In a global corporate world, we became accustomed to ‘proven streamlined
management methods’, giving us the confidence that we will achieve increased
turnovers. It makes us feel good to apply them and based on their demonstrated
results, success is assured. Well, ... is it?
A recent customer, a considerable sized internationally operating
company active in 15 countries world-wide, insisted on standardising their
sales activities – based on a successful formula from its US branch: in order
to offer incentives, a new reward system were to be introduced throughout all
its offices. Expectations forecasted a global growth of 15-20%...

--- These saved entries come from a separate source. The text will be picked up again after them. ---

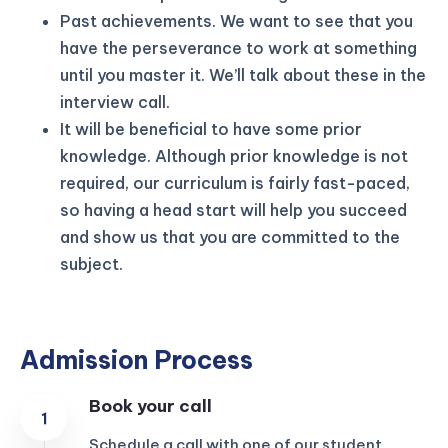
Past achievements. We want to see that you
have the perseverance to work at something
until you master it. We’ll talk about these in the
interview call.
It will be beneficial to have some prior
knowledge. Although prior knowledge is not
required, our curriculum is fairly fast-paced,
so having a head start will help you succeed
and show us that you are committed to the
subject.
Admission Process
Book your call
Schedule a call with one of our student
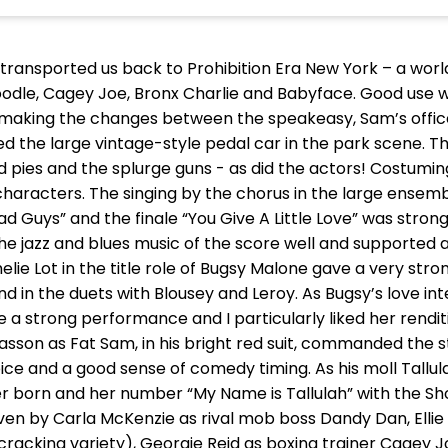
transported us back to Prohibition Era New York – a world 
oodle, Cagey Joe, Bronx Charlie and Babyface. Good use w
s making the changes between the speakeasy, Sam’s offi
iked the large vintage-style pedal car in the park scene. T
d pies and the splurge guns - as did the actors! Costuming
characters. The singing by the chorus in the large ensem
d Guys” and the finale “You Give A Little Love” was stron
he jazz and blues music of the score well and supporte
melie Lot in the title role of Bugsy Malone gave a very s
nd in the duets with Blousey and Leroy. As Bugsy’s love inte
 strong performance and I particularly liked her renditi
 Masson as Fat Sam, in his bright red suit, commanded the 
oice and a good sense of comedy timing. As his moll Tallul
r born and her number “My Name is Tallulah” with the Sh
iven by Carla McKenzie as rival mob boss Dandy Dan, Ellie 
cracking variety), Georgie Reid as boxing trainer Cagey 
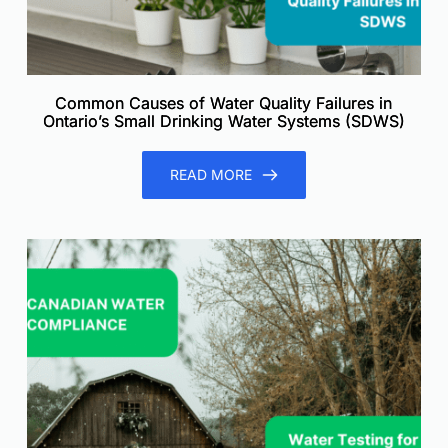
Common Causes of Water Quality Failures in
Ontario’s Small Drinking Water Systems (SDWS)
READ MORE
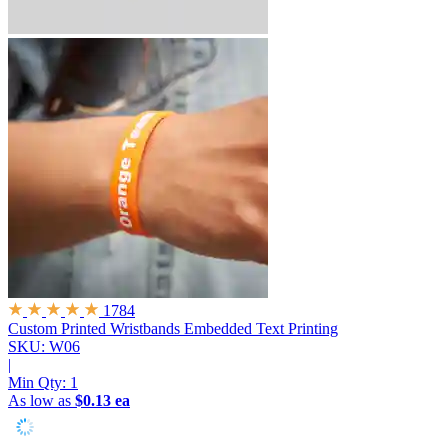
1784
Custom Printed Wristbands
Embedded Text Printing
SKU: W06
|
Min Qty:
1
As low as
$0.13 ea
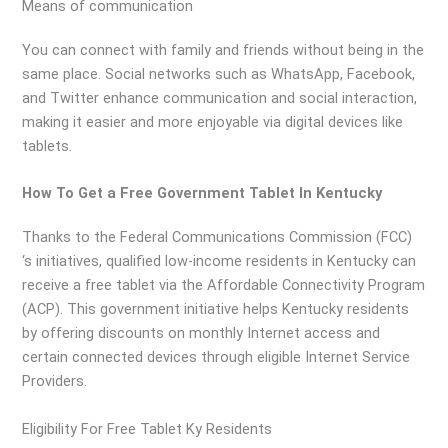
Means of communication
You can connect with family and friends without being in the
same place. Social networks such as WhatsApp, Facebook,
and Twitter enhance communication and social interaction,
making it easier and more enjoyable via digital devices like
tablets.
How To Get a Free Government Tablet In Kentucky
Thanks to the Federal Communications Commission (FCC)
‘s initiatives, qualified low-income residents in Kentucky can
receive a free tablet via the Affordable Connectivity Program
(ACP). This government initiative helps Kentucky residents
by offering discounts on monthly Internet access and
certain connected devices through eligible Internet Service
Providers.
Eligibility For Free Tablet Ky Residents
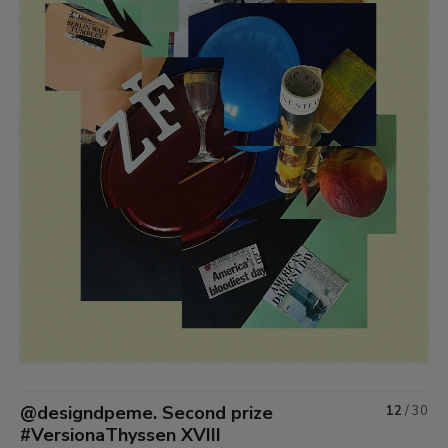
@designdpeme. Second prize
12
/
30
#VersionaThyssen XVIII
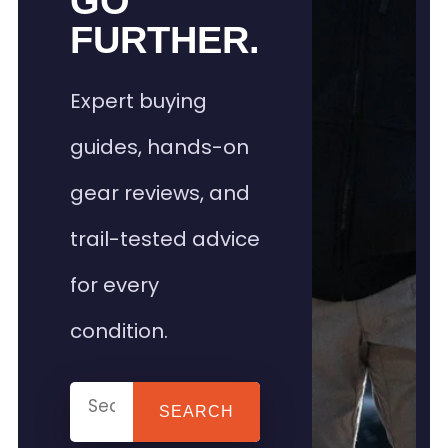
GO
FURTHER.
Expert buying
guides, hands-on
gear reviews, and
trail-tested advice
for every
condition.
SEARCH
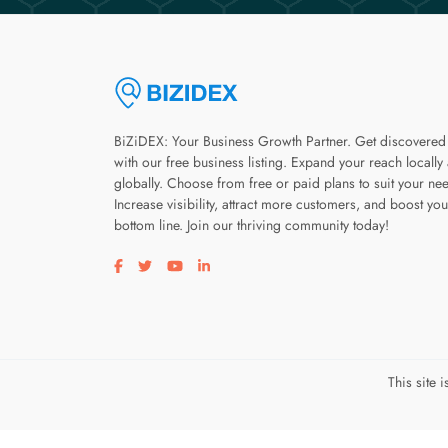
BiZiDEX: Your Business Growth Partner. Get discovered
with our free business listing. Expand your reach locally
globally. Choose from free or paid plans to suit your ne
Increase visibility, attract more customers, and boost you
bottom line. Join our thriving community today!
Visit our facebook page
Visit our twitter page
Visit our youtube page
Visit our linkedin page
This site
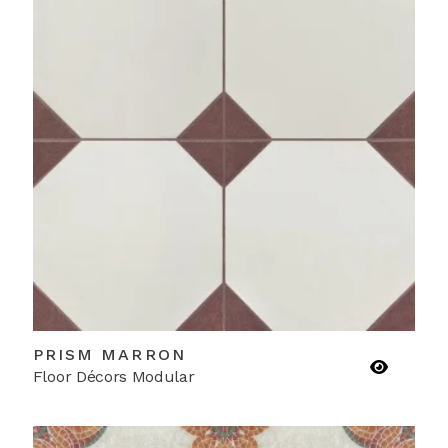
PRISM MARRON
Floor Décors Modular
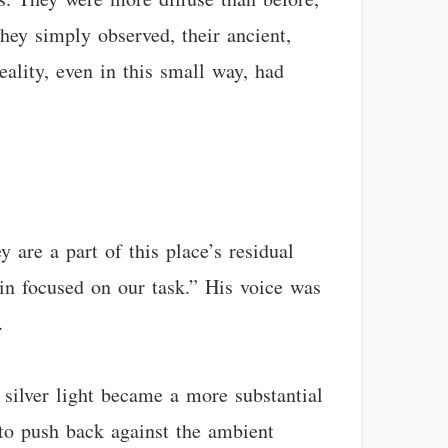
They simply observed, their ancient,
reality, even in this small way, had
y are a part of this place’s residual
in focused on our task.” His voice was
.
silver light became a more substantial
 to push back against the ambient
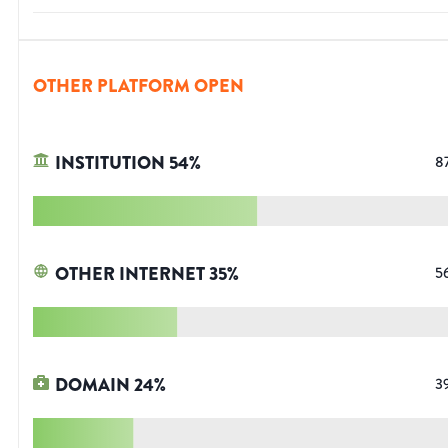
OTHER PLATFORM OPEN
INSTITUTION
54
%
8
OTHER INTERNET
35
%
5
DOMAIN
24
%
3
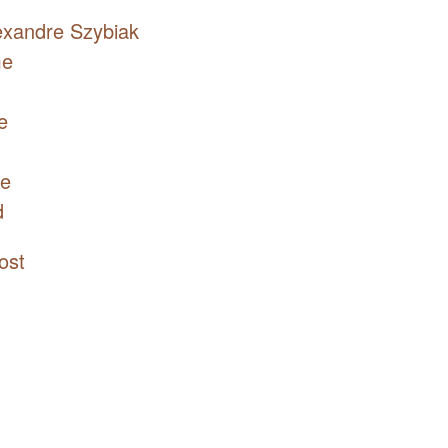
exandre Szybiak
me
e
re
d
ost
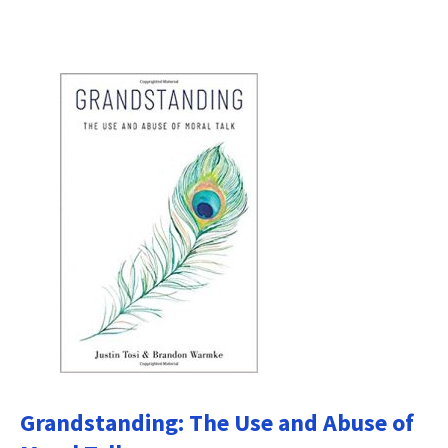
Grandstanding: The Use and Abuse of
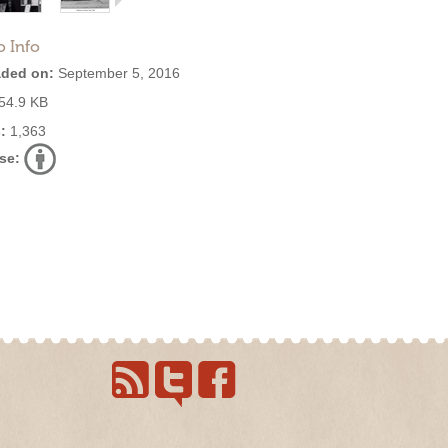
o Info
ded on:
September 5, 2016
54.9 KB
:
1,363
se:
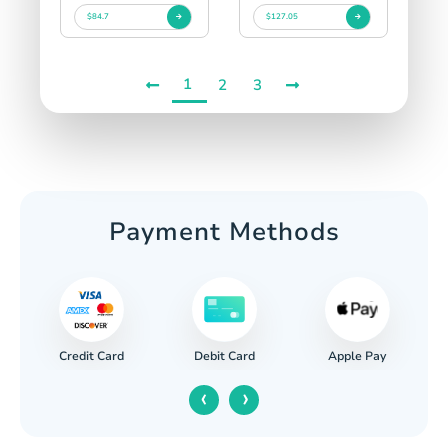
$84.7
$127.05
1
2
3
Payment Methods
Credit Card
Apple Pay
Debit Card
‹
›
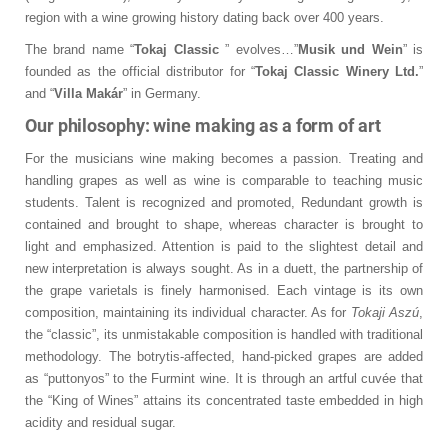
region with a wine growing history dating back over 400 years.
The brand name “
Tokaj Classic
” evolves…”
Musik und Wein
” is
founded as the official distributor for “
Tokaj Classic Winery Ltd.
”
and “
Villa Makár
” in Germany.
Our philosophy: wine making as a form of art
For the musicians wine making becomes a passion. Treating and
handling grapes as well as wine is comparable to teaching music
students. Talent is recognized and promoted, Redundant growth is
contained and brought to shape, whereas character is brought to
light and emphasized. Attention is paid to the slightest detail and
new interpretation is always sought. As in a duett, the partnership of
the grape varietals is finely harmonised. Each vintage is its own
composition, maintaining its individual character. As for
Tokaji Aszú
,
the “classic”, its unmistakable composition is handled with traditional
methodology. The botrytis-affected, hand-picked grapes are added
as “puttonyos” to the Furmint wine. It is through an artful cuvée that
the “King of Wines” attains its concentrated taste embedded in high
acidity and residual sugar.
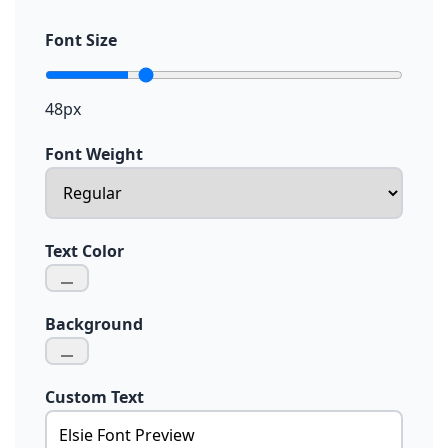
Font Size
48px
Font Weight
Text Color
Background
Custom Text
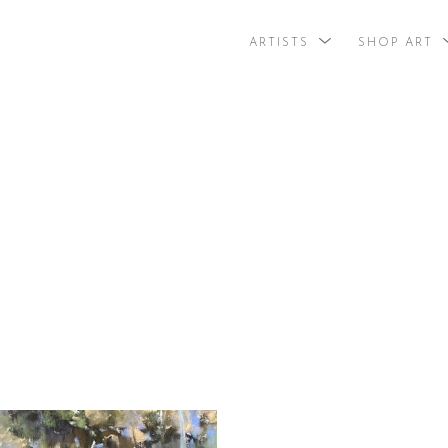
ARTISTS
SHOP ART
search by arti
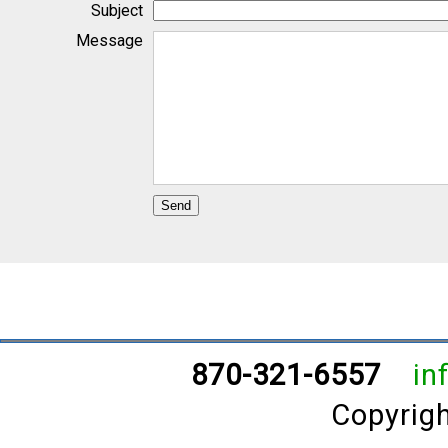
870-321-6557
in
Copyrig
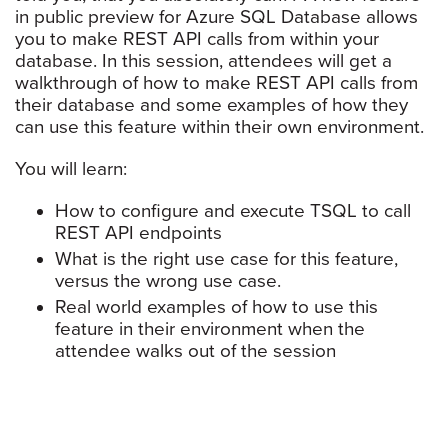
in public preview for Azure SQL Database allows
you to make REST API calls from within your
database. In this session, attendees will get a
walkthrough of how to make REST API calls from
their database and some examples of how they
can use this feature within their own environment.
You will learn:
How to configure and execute TSQL to call
REST API endpoints
What is the right use case for this feature,
versus the wrong use case.
Real world examples of how to use this
feature in their environment when the
attendee walks out of the session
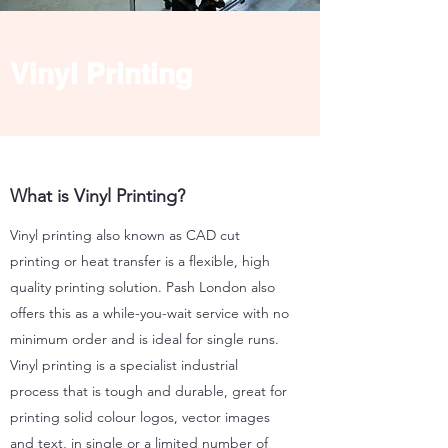
Vinyl Printing
What is Vinyl Printing?
Vinyl printing also known as CAD cut
printing or heat transfer is a flexible, high
quality printing solution. Pash London also
offers this as a while-you-wait service with no
minimum order and is ideal for single runs.
Vinyl printing is a specialist industrial
process that is tough and durable, great for
printing solid colour logos, vector images
and text, in single or a limited number of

Some of the overseas offices, however, felt less happy with the
unexpected change in their modus operandi, even up to a point that it
ran against their own culture. The result, therefore, was that nine months after its implementation, the change has
caused an overall decrease of no less than 10%, while a number of
skilled members left the company. These were hardly those results, the company
would have anticipated; far remote from what it had wished for. A number of branches
had to be even closed down.
This example illustrates exactly, how although totally verifiable
experiences do not necessarily copy the same success in a totally new setting –
even within the same organisation. It was a costly lesson learned, on never to
rely on previous results; many factors can step in, not only external changes
in economic developments, but foremost, the cultural dynamics of a branch or
even a team.
Obviously, management
would have preferred their higher turnover variant and made a painful discovery
and a damaged reputation: by adjusting their strategies to a more moderate and
realistic scope, they could have been far longer in successful business. It’s
not all in the figures, but rather finesse in understanding the overall dynamic
settings. Only this brings a more lasting comfort and a smoother success.